I got a chance to chat with some folks from SAS about their text analytics. SAS’ Business Analytics framework contains an Analytics component and within this exists a set of products from SAS such as Enterprise Miner and Model Manager as well as a set of capabilities like Operations Research, Forecasting and Text Analytics.
The text analytics products fall into two broad categories based on the approach used – some are domain-driven and some are statistically driven. The four current products are:
- Enterprise Content Categorization
For help building taxonomies in a company
- Ontology Management
Tools for an organization’s semantic repository
- Text Miner 4.2
Now integrating more Natural Language Processing and part of Enterprise Miner
- Sentiment Analysis
Handling both complex rules and unstructured text analysis for sentiment analysis
Of these the most interesting to me is Text Miner as it integrates with the other analytics pieces.
SAS sees most users of Text Miner doing discovery work with text analytics – finding clusters of customer chatter or warranty claims or similar and showing how these clusters are changing relative to other data such as the size of a population for instance, or finding phrases, terms or groups of terms that are outside the realm of usual conversation. Lots of this information is shown in graphs and reports but it is also possible to deploy text analytics as part of the standard modeling process supported by Enterprise Miner and deploy into a more operational environment.

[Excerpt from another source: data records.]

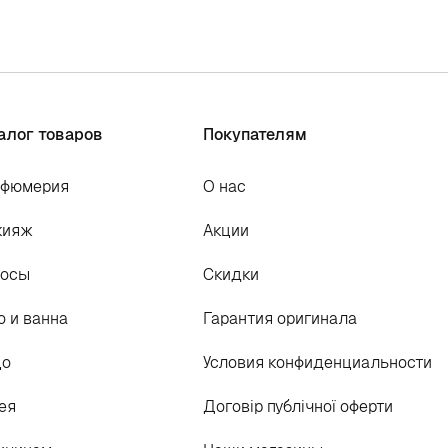
алог товаров
Покупателям
рфюмерия
О нас
кияж
Акции
лосы
Скидки
о и ванна
Гарантия оригинала
цо
Условия конфиденциальности
ея
Договір публічної оферти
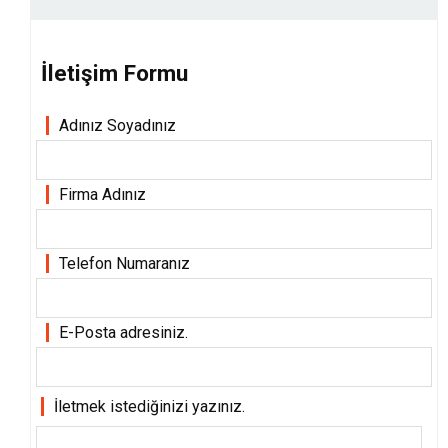
İletişim Formu
Adınız Soyadınız
Firma Adınız
Telefon Numaranız
E-Posta adresiniz.
İletmek istediğinizi yazınız.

Those users focused on text analytics in this context are generally mixing structured and unstructured data in their models, using the text analytics techniques to extract additional value from a record that contains text fields or has associated documents. Some other interesting uses include:
- Using text mining to replace explicit coding of problems or calls by staff.
Letting them describe the call or problem freely and then using text analytics to classify the call, avoiding the problems caused by people having a few “favorite” classifications.
- Voice transcription
Taking calls and transcribing them and then using text analytics to search for things like “otherwise I will close my account”. The text analytics help mitigate transcription errors and variations in phrasing.
- Categorizing the last 20% of a document set
Lots of companies that specify rules to categorize documents run out of steam at 70 or 80% and text analytics can handle the rest automatically (though you could use text analytics to come up with the rules in the first place, especially combined with a decision tree algorithm for instance).
- Handling fields with too many values for data mining algorithms
Even in structured data there are sometimes fields that have too many potential values for a typical data mining algorithm – prescription codes, for example, are often grouped together in data mining. Text analytic techniques can be used on these fields.
- Use text analytics to analyze reasons for overrides
When analytic or rules-based decisioning is overridden by people they are often asked to explain. Text analytics can be used to provide a feedback loop that classifies these reasons into groups and then makes these reasons available in a drop-down list for subsequent use.
In general, SAS sees customers both creating structured data using text analytics (feeding the structured results into their usual analytic process) and creating new text analytic models and merging the models themselves with models built from structured data. An example of the first would be to extract entities discussed in call notes and or to score a call as to how likely the customer is to be upset and then add this data as new fields for data mining. An example of the second would be to score claims for risk, say, using structured data and then rank within that using a model based on text analytics. In both cases the same deployment approach can be taken for deploying text analytics as is used for other data mining and predictive models.
There are some interesting trends around text analytics. At Predictive Analytics World this spring, for instance, there was a lot more talk of text analytics than in previous years. At the same time the recent Rexer Analytics survey did not show much uptick in text analytics. The folks at SAS see more companies adopting text analytics at a strategic level – having an overall text analysis strategy–and more using text analytics to get at the complex logic they need and take it into ongoing daily operations. They also see a shift towards more internet oriented text for analysis and away from internal. They also see about half their customers approaching text analytics with some form of taxonomy or categorization already developed and about half starting from scratch and using text mining to find out what the categorization should be.